The gender is the same- two males, or two females. Identical Gender Couples.
Sex couples, or normal couples, or couples are just normal.

Sex is more than a reproductive act, and if you are married, or have a partner, than you should know that it is also the ultimate form of intimacy.
And if sex was just for procreation, we'd never have prostitutes, right?

AND what about the heterosexual couples that cannot bear children? Should they not be allowed to be togther? Or old couples?

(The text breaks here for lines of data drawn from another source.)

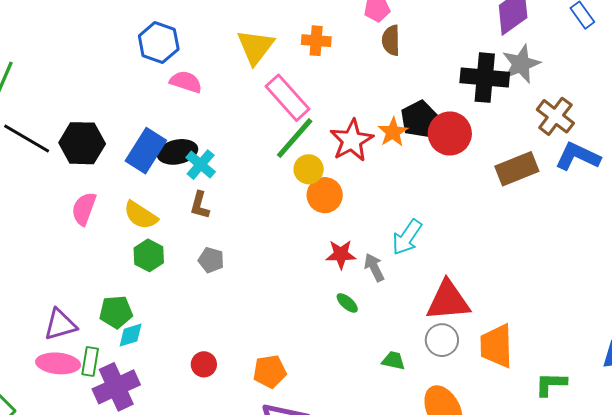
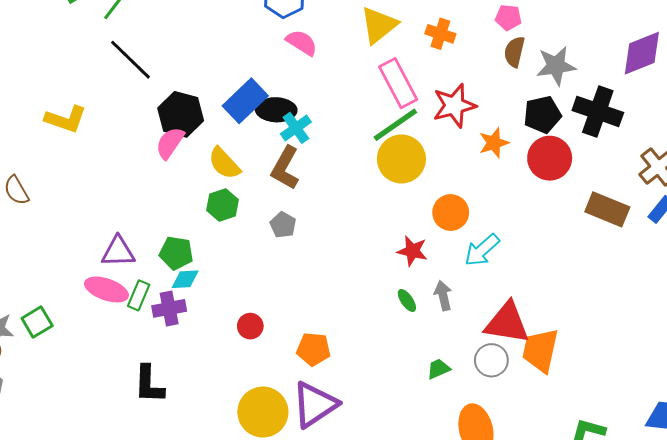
gray star: (521, 64) -> (556, 66), moved
black pentagon: (419, 119) -> (542, 115), moved
red star: (352, 140) -> (454, 106), moved
black hexagon: (82, 143) -> (181, 114), moved
yellow circle: (309, 169) -> (401, 159), size x1.6
brown rectangle: (517, 169) -> (607, 209), turned 30
orange circle: (325, 195) -> (451, 213), moved
brown L-shape: (200, 205) -> (285, 168), size x1.5
gray arrow: (374, 267) -> (443, 296), moved
orange trapezoid: (496, 346) -> (540, 350), moved
green trapezoid: (393, 361) -> (439, 369), turned -50
purple cross: (116, 387) -> (169, 308), moved, size x0.7

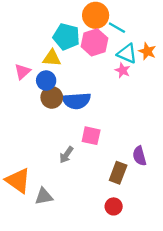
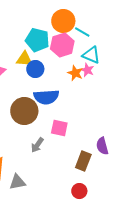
orange star: (147, 51) -> (75, 73), moved
blue circle: (46, 81) -> (35, 69), moved
brown circle: (52, 97) -> (24, 111), moved, size x1.4

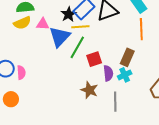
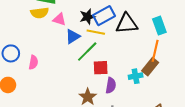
blue triangle: (60, 37) -> (73, 36), size x0.7
brown rectangle: (127, 57) -> (150, 67), moved
pink semicircle: (21, 72) -> (33, 62), moved
cyan cross: (125, 75) -> (136, 76), moved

There are close to 7 billion, with a "B" people on this planet. I think that the reproductive duties have been fulfilled, thank you. Also, at estimates of 11% of the world's population being homosexual, and my estimate about 5% heterosexual couples who for some reason or another will not have kids, that leaves 84% to pick up the slack. And judging by the amount of kids I see in my neighborhood, and in stores I think you guys are doing pretty well.
My theory is thus. Some, not all people have a deep rooted fear that either they are gay themselves, or they feel that if gay marriage is legitimatized, then gay people will pop out of the woodwork and start hitting on them, or something. That is furthest from reality. Just like anybody else on this planet, we have particular things that we find attractive in a partner. Not everybody loves redheads, for example. And if a gay person approaches you, just like if someone you find unattractive does the same, it would be easy to rebuff them. We are just like everybody else, with the exception of one physical trait. I wish you guys would see that. Just because I am gay, and want an official recognization of MONOGAMY, doesn't mean I intend to do anything unforward to anybody else. Guys when you get married, you stop dating other women, right?

Vikingwarbrides and Ralphy:
My intent was not to ge you all riled up. I am not the judge and do not look down on anyone in any way shape form or fashion. Please recognize the fact that I, simply, do not see this in the manner in which you do.